DATA SECTION Block Start
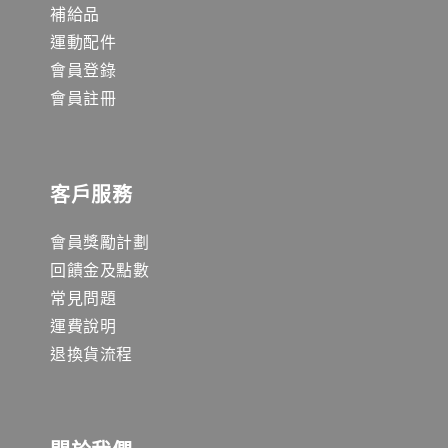
補給品
運動配件
會員登錄
會員註冊
客戶服務
會員獎勵計劃
回饋金及點數
常見問題
運費說明
退換貨流程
DATA SECTION Block End
| REQUIRED WORK |
Retype the entire listing exactly as it appears, dropping only the pictures.

| WRITTEN RESPONSE |
補給品
運動配件
會員登錄
會員註冊
客戶服務
會員獎勵計劃
回饋金及點數
常見問題
運費說明
退換貨流程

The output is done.